Symbolic linguistic representation

A symbolic linguistic representation is a representation of an utterance that uses symbols to represent linguistic information about the utterance, such as information about phonetics, phonology, morphology, syntax, or semantics. Symbolic linguistic representations are different from non-symbolic representations, such as recordings, because they use symbols to represent linguistic information rather than measurements.

Symbolic representations are widely used in linguistics. In syntactic representations, atomic category symbols often refer to the syntactic category of a lexical item. Examples include lexical categories such as auxiliary verbs (INFL),[1] phrasal categories such as relative clauses (SRel) and empty categories such as wh-traces (tWH).US patent 10133724  In some formalisms, such as Lexical Functional Grammar, these symbols can refer to both grammatical functions and values of grammatical categories.
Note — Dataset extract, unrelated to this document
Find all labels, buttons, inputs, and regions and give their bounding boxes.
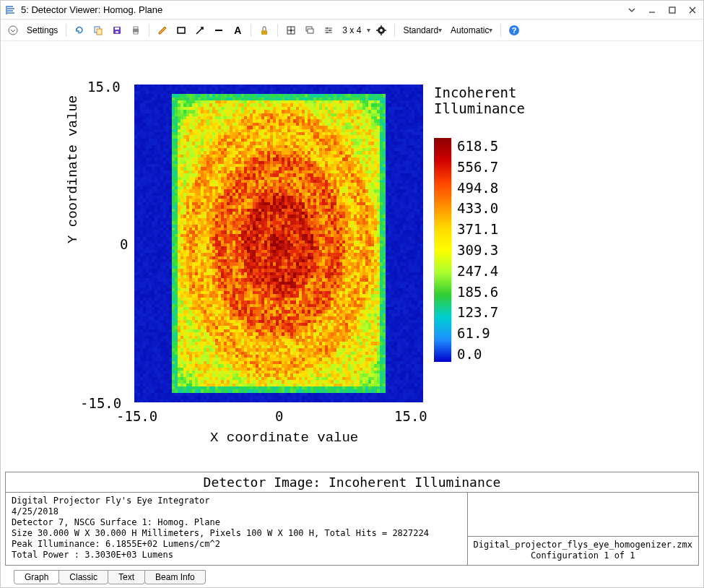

In linguistics, empty categories are represented with .

Symbolic representations also appear in phonetic transcription, descriptions of phonological processes, trochees, phonemes, morphophonemes, natural classes, semantic features such as animacy and the qualia structures of Generative Lexicon Theory.[2]

In natural language processing, linguistic representations, such as syntactic representations, have long been in the service of improving the output of information retrieval systems, such as search engines and machine translation systems.[3] Recently, in span-based neural constituency parsing lexical items begin as wordpiece tokens or BPE tiktokens before they are transformed into several other representations: word vectors (word encoder), terminal nodes (span vectors, fenceposts), non-terminal nodes (span classifier), parse tree (neural CKY). It's suggested that the mapping from terminals to non-terminals learns what constructions are permitted by the language.[4]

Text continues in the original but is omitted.